Page MenuHomePhabricator

Performance: Post content is processed for recentchanges but never used.
Closed, ResolvedPublic

Description

In exception.log we're getting a dozen or so exceptions a day from Parsoid/Utils.php complaining about "htmlParseEntityRef: no name" when it tries to createDOM()

I think most or all of the calls are from Parsoid/Redlinker->apply() . The exception originates from various URLs: ?action=history on a Flow board, Special:Watchlist, Special:RecentChanges, also Special:RecentChangesLinked.

What's confusing me is:

a) Some of these URLs are not even Flow boards, e.g. the following log entry is from
https://www.mediawiki.org/wiki/Special:RecentChangesLinked/Wikimedia_engineering_report/2013/December/summary
Visiting this link generates an exception every time.
b) Do we need to parse redlinks when generating formatter lines?

I don't think any of these manifest something visible to the user, I guess the change line with the exception is skipped.

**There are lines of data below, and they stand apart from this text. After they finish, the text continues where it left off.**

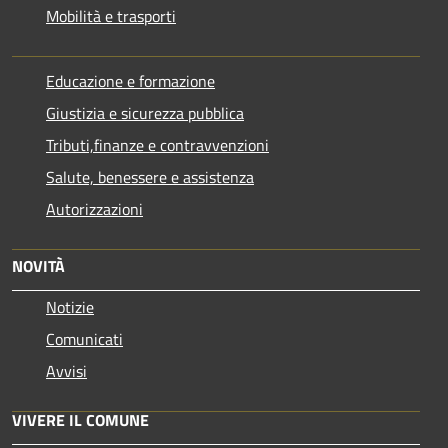
Mobilità e trasporti
Educazione e formazione
Giustizia e sicurezza pubblica
Tributi,finanze e contravvenzioni
Salute, benessere e assistenza
Autorizzazioni
NOVITÀ
Notizie
Comunicati
Avvisi
VIVERE IL COMUNE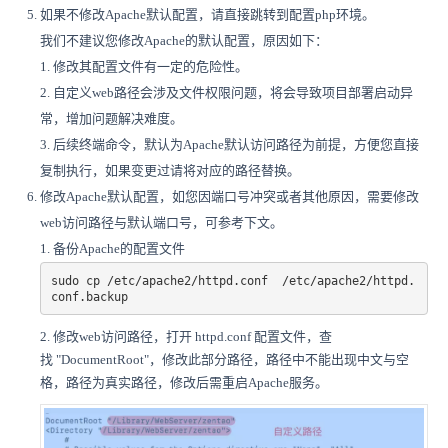
如果不修改Apache默认配置，请直接跳转到配置php环境。
我们不建议您修改Apache的默认配置，原因如下：
1. 修改其配置文件有一定的危险性。
2. 自定义web路径会涉及文件权限问题，将会导致项目部署启动异
常，增加问题解决难度。
3. 后续终端命令，默认为Apache默认访问路径为前提，方便您直接
复制执行，如果变更过请将对应的路径替换。
修改Apache默认配置，如您因端口号冲突或者其他原因，需要修改
web访问路径与默认端口号，可参考下文。
1. 备份Apache的配置文件
sudo cp /etc/apache2/httpd.conf  /etc/apache2/httpd.
conf.backup
2. 修改web访问路径，打开 httpd.conf 配置文件，查
找 "DocumentRoot"，修改此部分路径，路径中不能出现中文与空
格，路径为真实路径，修改后需重启Apache服务。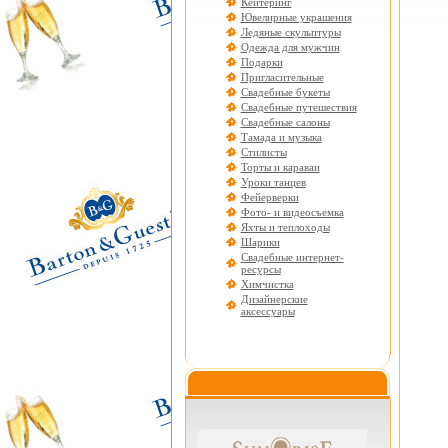
Кейтеринг
Ювелирные украшения
Ледяные скульптуры
Одежда для мужчин
Подарки
Пригласительные
Свадебные букеты
Свадебные путешествия
Свадебные салоны
Тамада и музыка
Стилисты
Торты и караваи
Уроки танцев
Фейерверки
Фото- и видеосъемка
Яхты и теплоходы
Шарики
Свадебные интернет-
ресурсы
Химчистка
Дизайнерские
аксессуары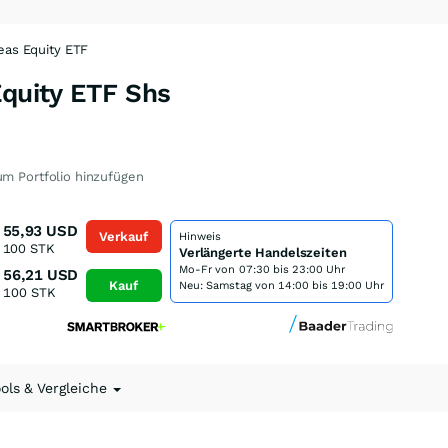
eas Equity ETF
Equity ETF Shs
m Portfolio hinzufügen
55,93
USD
Verkauf
Hinweis
100
STK
Verlängerte Handelszeiten
Mo-Fr von
07:30 bis 23:00 Uhr
56,21
USD
Kauf
Neu: Samstag von 14:00 bis 19:00 Uhr
100
STK
ools & Vergleiche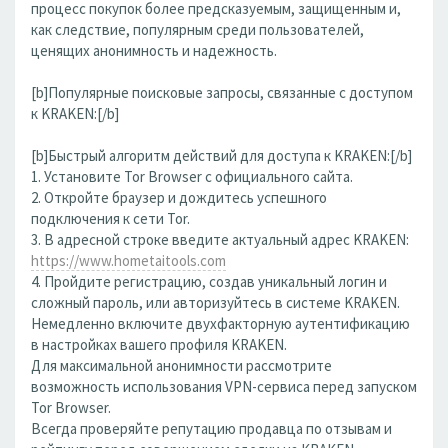
процесс покупок более предсказуемым, защищенным и,
как следствие, популярным среди пользователей,
ценящих анонимность и надежность.
[b]Популярные поисковые запросы, связанные с доступом
к KRAKEN:[/b]
[b]Быстрый алгоритм действий для доступа к KRAKEN:[/b]
1. Установите Tor Browser с официального сайта.
2. Откройте браузер и дождитесь успешного
подключения к сети Tor.
3. В адресной строке введите актуальный адрес KRAKEN:
https://www.hometaitools.com
4. Пройдите регистрацию, создав уникальный логин и
сложный пароль, или авторизуйтесь в системе KRAKEN.
Немедленно включите двухфакторную аутентификацию
в настройках вашего профиля KRAKEN.
Для максимальной анонимности рассмотрите
возможность использования VPN-сервиса перед запуском
Tor Browser.
Всегда проверяйте репутацию продавца по отзывам и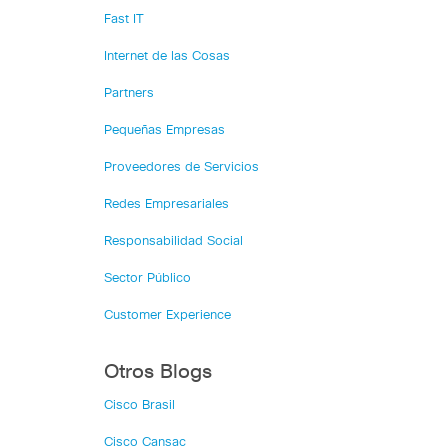
Fast IT
Internet de las Cosas
Partners
Pequeñas Empresas
Proveedores de Servicios
Redes Empresariales
Responsabilidad Social
Sector Público
Customer Experience
Otros Blogs
Cisco Brasil
Cisco Cansac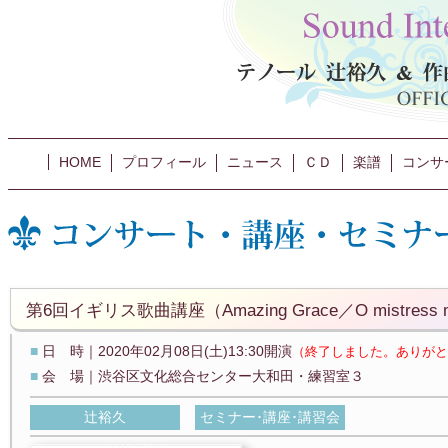
HOME
プロフィール
ニュース
ＣＤ
楽譜
コンサ
第6回イギリス歌曲講座（Amazing Grace／O mistress min
■
日 時｜2020年02月08日(土)13:30開演
（終了しました。ありがと
■
会 場｜渋谷区文化総合センター大和田・練習室３
辻裕久
セミナー･講座･講習会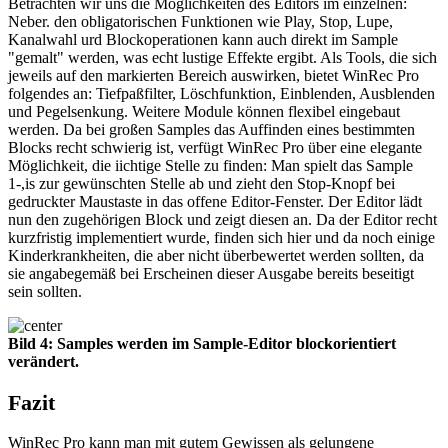
Betrachten wir uns die Möglichkeiten des Editors im einzelnen:
Neber. den obligatorischen Funktionen wie Play, Stop, Lupe,
Kanalwahl urd Blockoperationen kann auch direkt im Sample
"gemalt" werden, was echt lustige Effekte ergibt. Als Tools, die sich
jeweils auf den markierten Bereich auswirken, bietet WinRec Pro
folgendes an: Tiefpaßfilter, Löschfunktion, Einblenden, Ausblenden
und Pegelsenkung. Weitere Module können flexibel eingebaut
werden. Da bei großen Samples das Auffinden eines bestimmten
Blocks recht schwierig ist, verfügt WinRec Pro über eine elegante
Möglichkeit, die iichtige Stelle zu finden: Man spielt das Sample
1-,is zur gewünschten Stelle ab und zieht den Stop-Knopf bei
gedruckter Maustaste in das offene Editor-Fenster. Der Editor lädt
nun den zugehörigen Block und zeigt diesen an. Da der Editor recht
kurzfristig implementiert wurde, finden sich hier und da noch einige
Kinderkrankheiten, die aber nicht überbewertet werden sollten, da
sie angabegemäß bei Erscheinen dieser Ausgabe bereits beseitigt
sein sollten.
Bild 4: Samples werden im Sample-Editor blockorientiert
verändert.
Fazit
WinRec Pro kann man mit gutem Gewissen als gelungene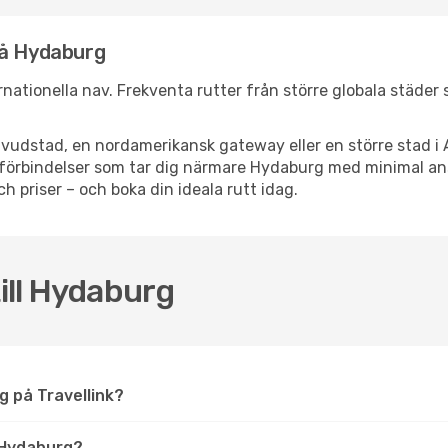
nå Hydaburg
ernationella nav. Frekventa rutter från större globala städer
vudstad, en nordamerikansk gateway eller en större stad i 
ppsförbindelser som tar dig närmare Hydaburg med minimal a
och priser – och boka din ideala rutt idag.
till Hydaburg
rg på Travellink?
 Hydaburg?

Sample exception.log entry follows. Many of the 115 or so exceptions in May and June have this stack trace

/wiki/Special:RecentChangesLinked/Wikimedia_engineering_report/2013/December/summary Exception from line 198 of /usr/local/apache/common-local/php-1.24wmf8/extensions/Flow/includes/Parsoid/Utils.php: htmlParseEntityRef: no name

2014-06-11 22:03:30 mw1029 mediawikiwiki: [ffced3b6] /wiki/Special:RecentChangesLinked/Wikimedia_engineering_report/2013/December/summary Exception from line 198 of /usr/local/apache/common-local/php-1.24wmf8/extensions/Flow/includes/Parsoid/Utils.php: htmlParseEntityRef: no name

htmlParseStartTag: invalid element name

#0 /usr/local/apache/common-local/php-1.24wmf8/extensions/Flow/includes/Parsoid/Redlinker.php(156): Flow\Parsoid\Utils::createDOM('<?xml encoding=...')
#1 /usr/local/apache/common-local/php-1.24wmf8/extensions/Flow/includes/Parsoid/Controller.php(65): Flow\Parsoid\Redlinker->apply('Topic title <br...', Object(Title))
#2 /usr/local/apache/common-local/php-1.24wmf8/extensions/Flow/includes/Parsoid/Controller.php(52): Flow\Parsoid\Controller->apply('Topic title <br...', Object(Title))
#3 /usr/local/apache/common-local/php-1.24wmf8/extensions/Flow/includes/Templating.php(462): Flow\Parsoid\Controller->getContent(Object(Flow\Model\PostRevision))
#4 /usr/local/apache/common-local/php-1.24wmf8/extensions/Flow/includes/Formatter/RevisionFormatter.php(83): Flow\Templating->getContent(Object(Flow\Model\PostRevision))
#5 /usr/local/apache/common-local/php-1.24wmf8/extensions/Flow/includes/Formatter/RecentChanges.php(26): Flow\Formatter\RevisionFormatter->formatApi(Object(Flow\Formatter\RecentChangesRow), Object(OldChangesList))
#6 /usr/local/apache/common-local/php-1.24wmf8/extensions/Flow/Hooks.php(194): Flow\Formatter\RecentChanges->format(Object(Flow\Formatter\RecentChangesRow), Object(OldChangesList))
#7 [internal function]: FlowHooks::onOldChangesListRecentChangesLine(Object(OldChangesList), '(<a href="/w/in...', Object(RecentChange), Array)
...

The problem with the entity refs has been fixed, but we should not be running this code in this case anyways. We could likely add another flag to the Serializer to indicate if we want the content or not.


Version: master
Severity: normal

Event Timeline

bzimport raised the priority of this task from to Needs Triage.Nov 22 2014, 3:20 AM
bzimport set Reference to bz66505.
bzimport added a subscriber: Unknown Object (MLST).
EBernhardson renamed this task from Flow Parsoid/Utils.php exceptions: "htmlParseEntityRef: no name" in createDom() for RedLInker to Performance: Post content is processed for recentchanges but never used. .Dec 11 2014, 3:19 AM
EBernhardson triaged this task as Low priority.
EBernhardson updated the task description. (Show Details)
EBernhardson set Security to None.

Change 179060 had a related patch set uploaded (by EBernhardson):
Perf: Dont process post content when formatting recentchanges

https://gerrit.wikimedia.org/r/179060

Patch-For-Review

Change 179060 merged by jenkins-bot:
Perf: Dont process post content when formatting recentchanges

https://gerrit.wikimedia.org/r/179060